The Boston Celtics starters weren’t supposed to play in the second half. They were supposed to be granted some rest. But when a hapless first half ended with the Celtics trailing the Nets 55-48, plans changed. Eleven minutes later, the Celtics led 80-69 when the starters were substituted out after stunning an overwhelmed Nets team with a barrage of quick and powerful jabs. A 107-92 victory was well underway.
As the cheers rained down from an abnormally loud preseason crowd at the TD Garden, the message had been sent:
Miami Heat, the Celtics are ready for opening night.
- Game Notes:
- Shaq continues to fit in. The Great Wall of Massachusetts solidified his hold on the starting role, and keeps working to change the perception that his presence held Cleveland back. The Diesel has been nothing but helpful in Boston, where his rebounding, outlet passes and paint presence have been a welcome addition. Tonight, he even hedged a screen-and-roll and forced a turnover. I pinched myself to make sure I wasn’t dreaming.
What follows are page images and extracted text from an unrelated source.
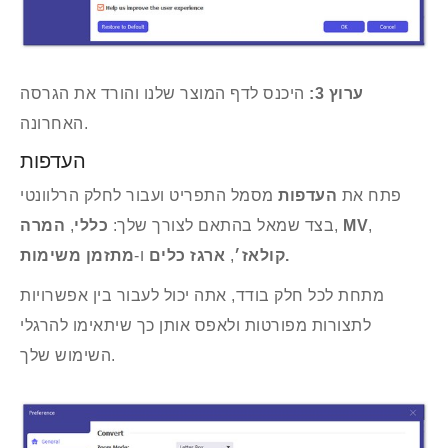
ערוץ 3:
היכנס לדף המוצר שלנו והורד את הגרסה
האחרונה.
העדפות
פתח את
העדפות
מסמל התפריט ועבור לחלק הרלוונטי
,
MV
,
בצד שמאל בהתאם לצורך שלך:
כללי
,
המרה
מתזמן משימות.
קולאז׳
,
ארגז כלים
ו‑
מתחת לכל חלק בודד, אתה יכול לעבור בין אפשרויות
לתצורות מפורטות ולאפס אותן כך שיתאימו להרגלי
השימוש שלך.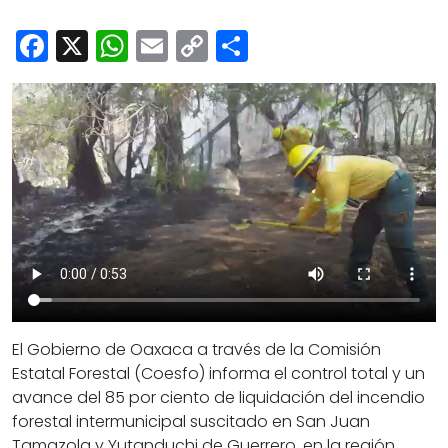
Cultura
Facebook
X
WhatsApp
Email
Copy
Share
Deportes
Link
Opinión
El Gobierno de Oaxaca a través de la Comisión
Estatal Forestal (Coesfo) informa el control total y un
avance del 85 por ciento de liquidación del incendio
forestal intermunicipal suscitado en San Juan
Tamazola y Yutanduchi de Guerrero, en la región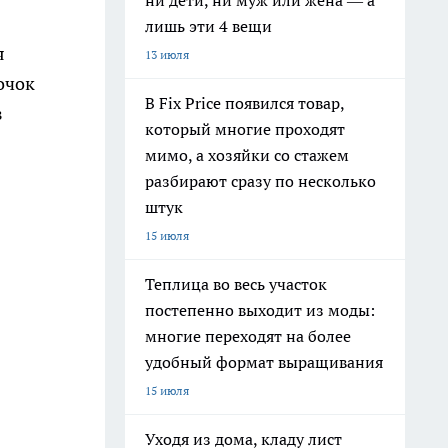
ни дети, ни муж или жена — а
лишь эти 4 вещи
я
13 июля
очок
В Fix Price появился товар,
з
который многие проходят
мимо, а хозяйки со стажем
разбирают сразу по несколько
штук
15 июля
Теплица во весь участок
постепенно выходит из моды:
многие переходят на более
удобный формат выращивания
15 июля
Уходя из дома, кладу лист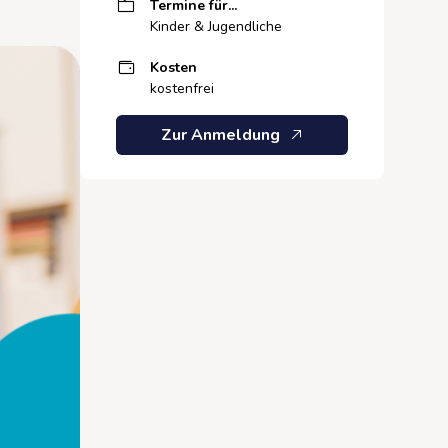
Termine für...
Kinder & Jugendliche
Kosten
kostenfrei
Zur Anmeldung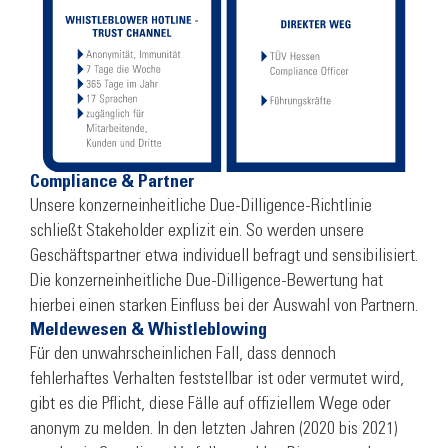
Compliance & Partner
Unsere konzerneinheitliche Due-Dilligence-Richtlinie
schließt Stakeholder explizit ein. So werden unsere
Geschäfts­partner etwa individuell befragt und sensibilisiert.
Die konzern­einheitliche Due-Dilligence-Bewertung hat
hierbei einen starken Einfluss bei der Auswahl von Partnern.
Meldewesen & Whistleblowing
Für den unwahrscheinlichen Fall, dass dennoch
fehlerhaftes Verhalten feststellbar ist oder vermutet wird,
gibt es die Pflicht, diese Fälle auf offiziellem Wege oder
anonym zu melden. In den letzten Jahren (2020 bis 2021)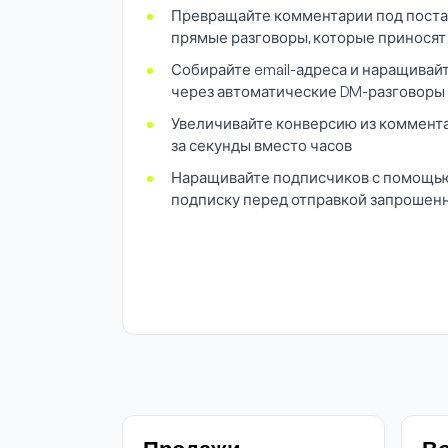
Превращайте комментарии под постам
прямые разговоры, которые принося
Собирайте email-адреса и наращивай
через автоматические DM-разговоры
Увеличивайте конверсию из коммента
за секунды вместо часов
Наращивайте подписчиков с помощью f
подписку перед отправкой запрошен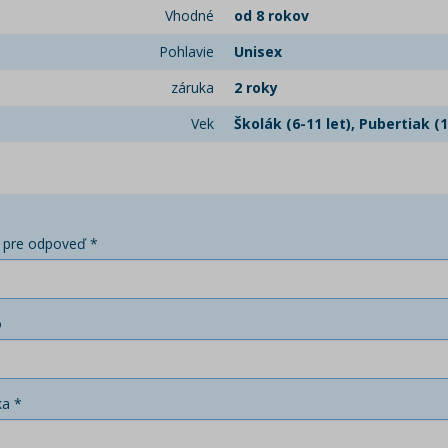
Vhodné
od 8 rokov
Pohlavie
Unisex
záruka
2 roky
Vek
Školák (6-11 let), Pubertiak (1
 pre odpoveď *
o
ka *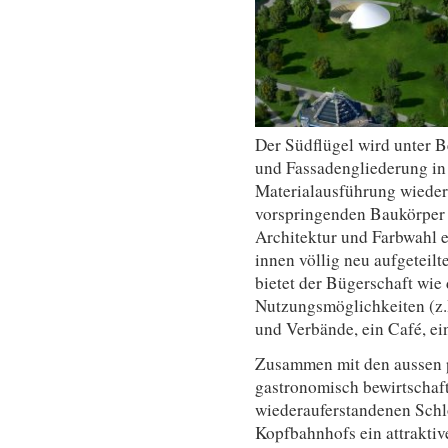
Der Südflügel wird unter 
und Fassadengliederung in
Materialausführung wieder
vorspringenden Baukörper (
Architektur und Farbwahl e
innen völlig neu aufgeteilt
bietet der Bügerschaft wie
Nutzungsmöglichkeiten (z
und Verbände, ein Café, ei
Zusammen mit den aussen p
gastronomisch bewirtschaft
wiederauferstandenen Schlo
Kopfbahnhofs ein attraktiv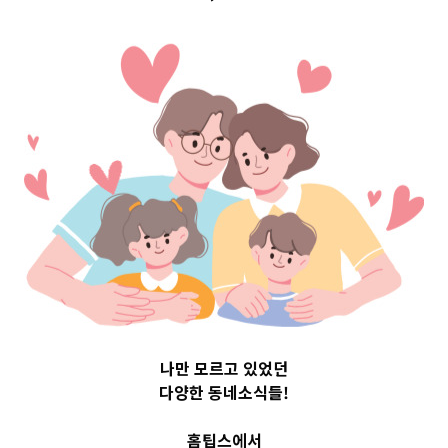
구 Top 3 및 주간
소식 –
20231016
2023-10-16
readybaby-admin
나만 모르고 있었던
다양한 동네소식들!
홈팁스에서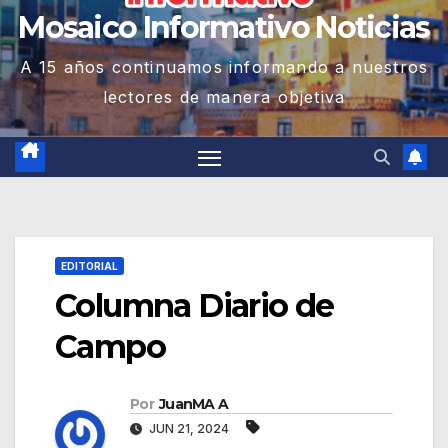
Mosaico Informativo Noticias
A 15 años continuamos informando a nuestros
lectores de manera objetiva
EDITORIAL
Columna Diario de
Campo
Por
JuanMA A
JUN 21, 2024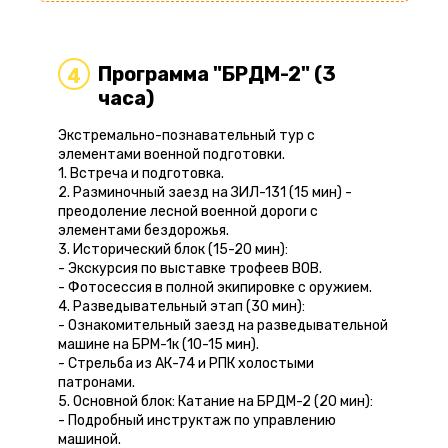
Программа "БРДМ-2" (3
4
часа)
Экстремально-познавательный тур с
элементами военной подготовки.
1. Встреча и подготовка.
2. Разминочный заезд на ЗИЛ-131 (15 мин) -
преодоление лесной военной дороги с
элементами бездорожья.
3. Исторический блок (15-20 мин):
- Экскурсия по выставке трофеев ВОВ.
- Фотосессия в полной экипировке с оружием.
4. Разведывательный этап (30 мин):
- Ознакомительный заезд на разведывательной
машине на БРМ-1к (10-15 мин).
- Стрельба из АК-74 и РПК холостыми
патронами.
5. Основной блок: Катание на БРДМ-2 (20 мин):
- Подробный инструктаж по управлению
машиной.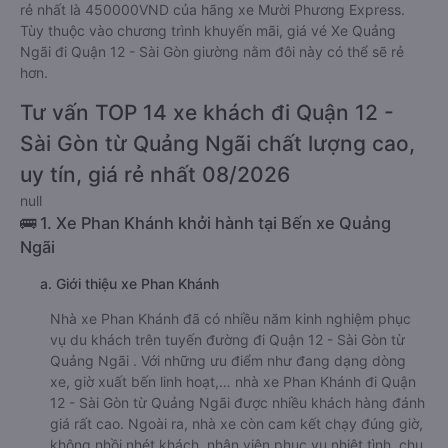
rẻ nhất là 450000VND của hãng xe Mười Phương Express.
Tùy thuộc vào chương trình khuyến mãi, giá vé Xe Quảng
Ngãi đi Quận 12 - Sài Gòn giường nằm đôi này có thể sẽ rẻ
hơn.
Tư vấn TOP 14 xe khách đi Quận 12 -
Sài Gòn từ Quảng Ngãi chất lượng cao,
uy tín, giá rẻ nhất 08/2026
null
🚌 1. Xe Phan Khánh khởi hành tại Bến xe Quảng
Ngãi
a. Giới thiệu xe Phan Khánh
Nhà xe Phan Khánh đã có nhiều năm kinh nghiệm phục
vụ du khách trên tuyến đường đi Quận 12 - Sài Gòn từ
Quảng Ngãi . Với những ưu điểm như đang dạng dòng
xe, giờ xuất bến linh hoạt,… nhà xe Phan Khánh đi Quận
12 - Sài Gòn từ Quảng Ngãi được nhiều khách hàng đánh
giá rất cao. Ngoài ra, nhà xe còn cam kết chạy đúng giờ,
không nhồi nhét khách, nhân viên phục vụ nhiệt tình, chu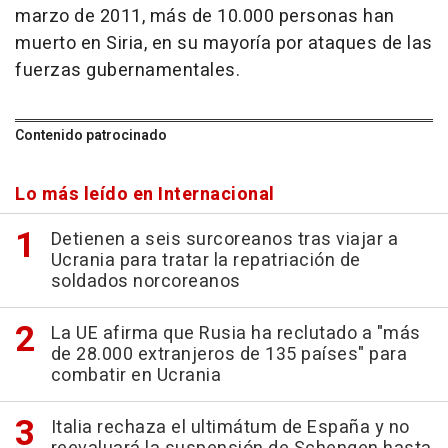
marzo de 2011, más de 10.000 personas han
muerto en Siria, en su mayoría por ataques de las
fuerzas gubernamentales.
Contenido patrocinado
Lo más leído en Internacional
Detienen a seis surcoreanos tras viajar a
Ucrania para tratar la repatriación de
soldados norcoreanos
La UE afirma que Rusia ha reclutado a "más
de 28.000 extranjeros de 135 países" para
combatir en Ucrania
Italia rechaza el ultimátum de España y no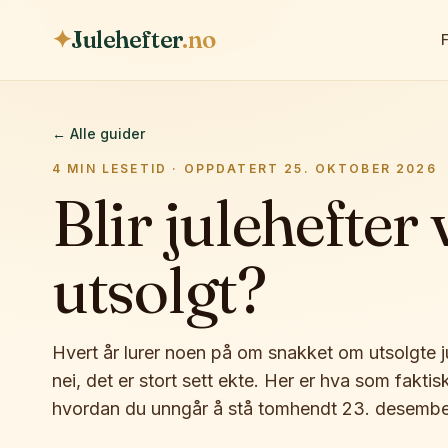
✦
Julehefter
.no
← Alle guider
4
MIN LESETID · OPPDATERT
25. OKTOBER 2026
Blir julehefter 
utsolgt?
Hvert år lurer noen på om snakket om utsolgte ju
nei, det er stort sett ekte. Her er hva som fakt
hvordan du unngår å stå tomhendt 23. desembe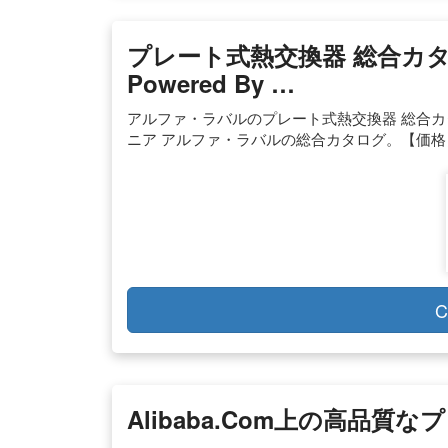
プレート式熱交換器 総合カタロ
Powered By …
アルファ・ラバルのプレート式熱交換器 総合
ニア アルファ・ラバルの総合カタログ。【価格
C
Alibaba.com上の高品
…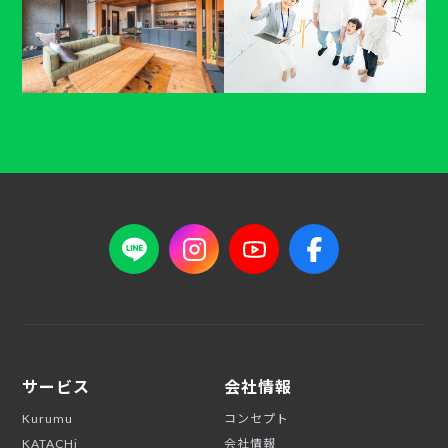
サービス
会社情報
Kurumu
コンセプト
KATACHi
会社情報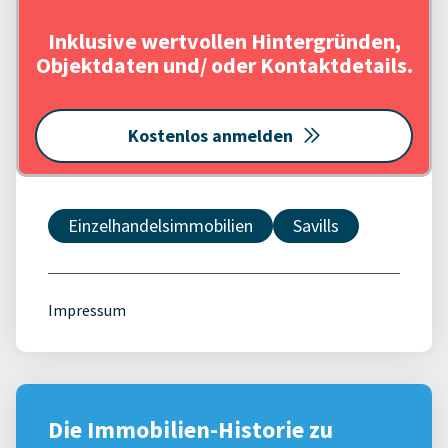
Inklusive wertvollen Hintergründen,
Objektdaten und/ oder Kontaktdetails.
Kostenlos anmelden
Einzelhandelsimmobilien
Savills
Impressum
Die Immobilien-Historie zu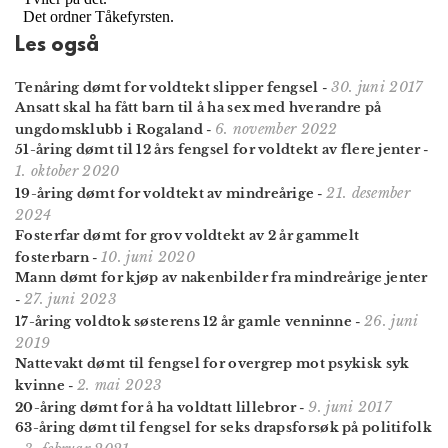
Les også
30. juni 2017
Tenåring dømt for voldtekt slipper fengsel
-
Ansatt skal ha fått barn til å ha sex med hverandre på
6. november 2022
ungdomsklubb i Rogaland
-
51-åring dømt til 12 års fengsel for voldtekt av flere jenter
-
1. oktober 2020
21. desember
19-åring dømt for voldtekt av mindreårige
-
2024
Fosterfar dømt for grov voldtekt av 2 år gammelt
10. juni 2020
fosterbarn
-
Mann dømt for kjøp av nakenbilder fra mindreårige jenter
27. juni 2023
-
26. juni
17-åring voldtok søsterens 12 år gamle venninne
-
2019
Nattevakt dømt til fengsel for overgrep mot psykisk syk
2. mai 2023
kvinne
-
9. juni 2017
20-åring dømt for å ha voldtatt lillebror
-
63-åring dømt til fengsel for seks drapsforsøk på politifolk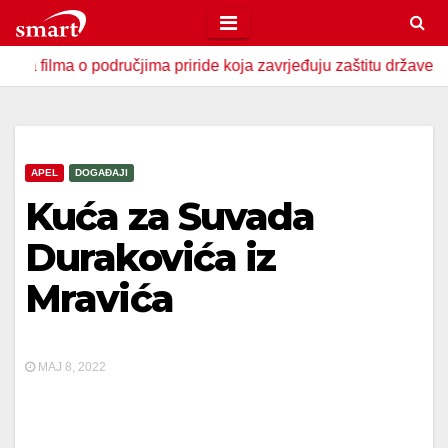
Skip
to
lma o područjima priride koja zavrjeđuju zaštitu države
U 
content
APEL
DOGAĐAJI
Kuća za Suvada
Durakovića iz
Mravića
MAJ 8, 2022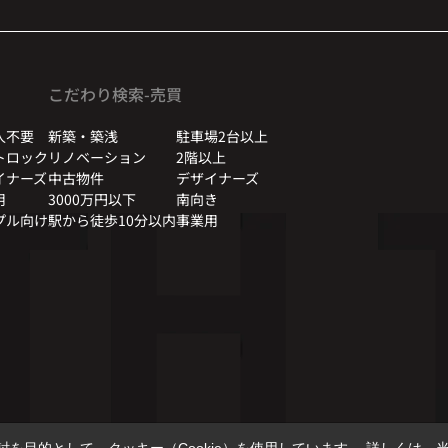
こだわり検索-売買
人不要
新築・築浅
駐車場2台以上
トロック
リノベーション
2階以上
イナーズ
中古物件
デザイナーズ
用
3000万円以下
南向き
プル向け
駅から徒歩10分以内
事業用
- Contrary to what most folks thought, Shaq’s presence doesn’t clog the lane for the Celtics — it opens lanes. On one play, Ray Allen came off a curl with a head of steam towards the hoop. Even though Allen was wide open and headed straight for a layup, the Nets’ center didn’t fully commit to helping out. Why? It could have been that the Nets are awful defensively. That makes sense. But more likely, the Nets’ center was afraid to leave Shaq because Shaq’s a bigger threat than Kendrick Perkins ever was. Well, that and the Nets are awful defensively.
- A couple plays into the third quarter, Paul Pierce sneaked around Kris Humphries and stole the ball. Pierce outlet passed the ball to Rajon Rondo, igniting the fast break. Rondo dumped it back to Pierce, who finished the play with a vicious dunk close enough to Johan Petro to make the Nets’ center blush. You can’t tell me Pierce had that type of rise in last year’s playoffs. You can’t.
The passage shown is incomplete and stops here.